=== Dataset ===
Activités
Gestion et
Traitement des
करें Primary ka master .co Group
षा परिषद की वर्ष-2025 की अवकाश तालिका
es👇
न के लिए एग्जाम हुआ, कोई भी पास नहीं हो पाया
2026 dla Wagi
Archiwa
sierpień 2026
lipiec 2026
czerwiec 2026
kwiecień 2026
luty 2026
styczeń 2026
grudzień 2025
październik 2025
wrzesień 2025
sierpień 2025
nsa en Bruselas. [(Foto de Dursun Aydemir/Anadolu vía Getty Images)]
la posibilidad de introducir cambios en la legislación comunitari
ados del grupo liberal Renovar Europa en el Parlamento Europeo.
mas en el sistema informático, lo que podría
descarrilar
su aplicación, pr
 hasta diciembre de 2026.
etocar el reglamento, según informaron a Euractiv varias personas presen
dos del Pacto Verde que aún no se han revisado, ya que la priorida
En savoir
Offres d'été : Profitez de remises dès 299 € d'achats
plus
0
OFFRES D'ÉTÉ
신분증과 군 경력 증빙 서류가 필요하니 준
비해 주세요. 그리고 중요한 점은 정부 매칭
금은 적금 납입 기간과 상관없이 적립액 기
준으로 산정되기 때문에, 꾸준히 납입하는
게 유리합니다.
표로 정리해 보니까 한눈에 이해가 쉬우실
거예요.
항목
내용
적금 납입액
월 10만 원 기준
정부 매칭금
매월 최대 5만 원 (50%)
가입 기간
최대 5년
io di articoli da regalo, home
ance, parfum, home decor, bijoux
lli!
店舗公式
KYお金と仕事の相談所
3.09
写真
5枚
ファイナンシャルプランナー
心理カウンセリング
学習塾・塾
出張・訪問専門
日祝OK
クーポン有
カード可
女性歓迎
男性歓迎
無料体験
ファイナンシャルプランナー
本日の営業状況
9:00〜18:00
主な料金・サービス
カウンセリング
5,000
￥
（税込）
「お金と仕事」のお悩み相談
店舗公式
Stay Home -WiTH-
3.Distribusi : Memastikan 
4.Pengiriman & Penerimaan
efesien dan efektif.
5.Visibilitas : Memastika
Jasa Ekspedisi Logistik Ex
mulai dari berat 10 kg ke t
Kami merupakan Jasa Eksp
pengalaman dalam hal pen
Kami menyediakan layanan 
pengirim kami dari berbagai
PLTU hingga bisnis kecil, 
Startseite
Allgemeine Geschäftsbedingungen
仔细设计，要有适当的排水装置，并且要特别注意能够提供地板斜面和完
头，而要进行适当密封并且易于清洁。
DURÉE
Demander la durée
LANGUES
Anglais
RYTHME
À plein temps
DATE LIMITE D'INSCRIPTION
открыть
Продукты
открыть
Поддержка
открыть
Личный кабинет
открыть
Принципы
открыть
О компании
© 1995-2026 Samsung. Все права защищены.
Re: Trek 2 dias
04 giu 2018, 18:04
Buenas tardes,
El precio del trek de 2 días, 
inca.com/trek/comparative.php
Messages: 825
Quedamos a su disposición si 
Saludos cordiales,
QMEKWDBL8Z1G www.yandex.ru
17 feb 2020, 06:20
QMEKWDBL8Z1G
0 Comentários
===
- Task prompt
Could you copy every record above exactly as written?

- Written solution
Activités
Gestion et
Traitement des
करें Primary ka master .co Group
षा परिषद की वर्ष-2025 की अवकाश तालिका
es👇
न के लिए एग्जाम हुआ, कोई भी पास नहीं हो पाया
2026 dla Wagi
Archiwa
sierpień 2026
lipiec 2026
czerwiec 2026
kwiecień 2026
luty 2026
styczeń 2026
grudzień 2025
październik 2025
wrzesień 2025
sierpień 2025
nsa en Bruselas. [(Foto de Dursun Aydemir/Anadolu vía Getty Images)]
la posibilidad de introducir cambios en la legislación comunitari
ados del grupo liberal Renovar Europa en el Parlamento Europeo.
mas en el sistema informático, lo que podría
descarrilar
su aplicación, pr
 hasta diciembre de 2026.
etocar el reglamento, según informaron a Euractiv varias personas presen
dos del Pacto Verde que aún no se han revisado, ya que la priorida
En savoir
Offres d'été : Profitez de remises dès 299 € d'achats
plus
0
OFFRES D'ÉTÉ
신분증과 군 경력 증빙 서류가 필요하니 준
비해 주세요. 그리고 중요한 점은 정부 매칭
금은 적금 납입 기간과 상관없이 적립액 기
준으로 산정되기 때문에, 꾸준히 납입하는
게 유리합니다.
표로 정리해 보니까 한눈에 이해가 쉬우실
거예요.
항목
내용
적금 납입액
월 10만 원 기준
정부 매칭금
매월 최대 5만 원 (50%)
가입 기간
최대 5년
io di articoli da regalo, home
ance, parfum, home decor, bijoux
lli!
店舗公式
KYお金と仕事の相談所
3.09
写真
5枚
ファイナンシャルプランナー
心理カウンセリング
学習塾・塾
出張・訪問専門
日祝OK
クーポン有
カード可
女性歓迎
男性歓迎
無料体験
ファイナンシャルプランナー
本日の営業状況
9:00〜18:00
主な料金・サービス
カウンセリング
5,000
￥
（税込）
「お金と仕事」のお悩み相談
店舗公式
Stay Home -WiTH-
3.Distribusi : Memastikan 
4.Pengiriman & Penerimaan
efesien dan efektif.
5.Visibilitas : Memastika
Jasa Ekspedisi Logistik Ex
mulai dari berat 10 kg ke t
Kami merupakan Jasa Eksp
pengalaman dalam hal pen
Kami menyediakan layanan 
pengirim kami dari berbagai
PLTU hingga bisnis kecil, 
Startseite
Allgemeine Geschäftsbedingungen
仔细设计，要有适当的排水装置，并且要特别注意能够提供地板斜面和完
头，而要进行适当密封并且易于清洁。
DURÉE
Demander la durée
LANGUES
Anglais
RYTHME
À plein temps
DATE LIMITE D'INSCRIPTION
открыть
Продукты
открыть
Поддержка
открыть
Личный кабинет
открыть
Принципы
открыть
О компании
© 1995-2026 Samsung. Все права защищены.
Re: Trek 2 dias
04 giu 2018, 18:04
Buenas tardes,
El precio del trek de 2 días, 
inca.com/trek/comparative.php
Messages: 825
Quedamos a su disposición si 
Saludos cordiales,
QMEKWDBL8Z1G www.yandex.ru
17 feb 2020, 06:20
QMEKWDBL8Z1G
0 Comentários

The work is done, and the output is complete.